Which brings us to Storm King. Now here is yard art that makes a statement. Among the many pieces we enjoy are several by Mark di Suvero an artist who “often works on an architectural, monumental scale, creating spatially dynamic sculptures largely from industrial steel I-beams, each weighing many tons,” as the Storm King website lays out. “His primary tools are the crane, the cherry picker, and cutting and welding torches.” This seems like a guy who would understand a cannon in a front yard.
George Cutts’s Sea Change also is a standout – two curving steel poles that turn slowly in opposite directions. According to Storm King’s website, this is its only motorized sculpture and it’s just hypnotic to watch. The website says Cutts is a deep-sea diver who wanted the steel poles to resemble seaweed floating on the tide. I can see that.
We hike our way up a hill, come over a rise and look down on Menashe Kadishman’s Suspended, comprised of two huge, rusted steel cubes, the smaller of the two hanging suspended from the first. “I’ve got to go see that one,” Walt says and I take a picture of him – all 6 feet 5 inches – standing under the suspended piece, marveling at the engineering underlying the sculpture.
Rain is threatening so we head up yet another hill toward the museum/visitor’s center, as do a number of other people. I don’t really want to be standing around inside with a bunch of wet people and, guessing the rain shower will pass quickly, we grab a couple of chairs that are scattered about the patio behind the building and wait it out, sitting and dry, under the shelter of some large trees.
Once the storm passes, we meander our way back to our car, pausing to admire more di Suveros, a Henry Moore, some David Smiths and an Alexander Calder in the distance.
Next stop is M&M’s wedding, part 2: the pig roast.

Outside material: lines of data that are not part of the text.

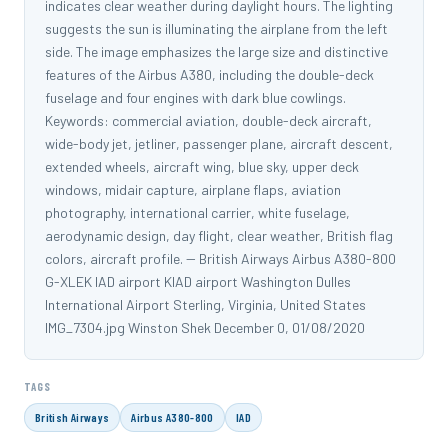
indicates clear weather during daylight hours. The lighting
suggests the sun is illuminating the airplane from the left
side. The image emphasizes the large size and distinctive
features of the Airbus A380, including the double-deck
fuselage and four engines with dark blue cowlings.
Keywords: commercial aviation, double-deck aircraft,
wide-body jet, jetliner, passenger plane, aircraft descent,
extended wheels, aircraft wing, blue sky, upper deck
windows, midair capture, airplane flaps, aviation
photography, international carrier, white fuselage,
aerodynamic design, day flight, clear weather, British flag
colors, aircraft profile. -- British Airways Airbus A380-800
G-XLEK IAD airport KIAD airport Washington Dulles
International Airport Sterling, Virginia, United States
IMG_7304.jpg Winston Shek December 0, 01/08/2020
TAGS
British Airways
Airbus A380-800
IAD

We arrive just as another rain shower departs and the pig is being served. Matt and Monica re-enact their wedding vows with a close friend “officiating.” Monica is wearing her beautiful long wedding dress again but Matt is clad more typically in shorts and t-shirt with a buff on his head. During the re-enactment, their friend Dan notes that it’s the little things that make us fall in love: with Matt it was when Monica brought him coffee in bed. With Monica, it was when Matt replaced the empty toilet paper roll.
It’s funny the things that endear us to our spouses and our closest friends.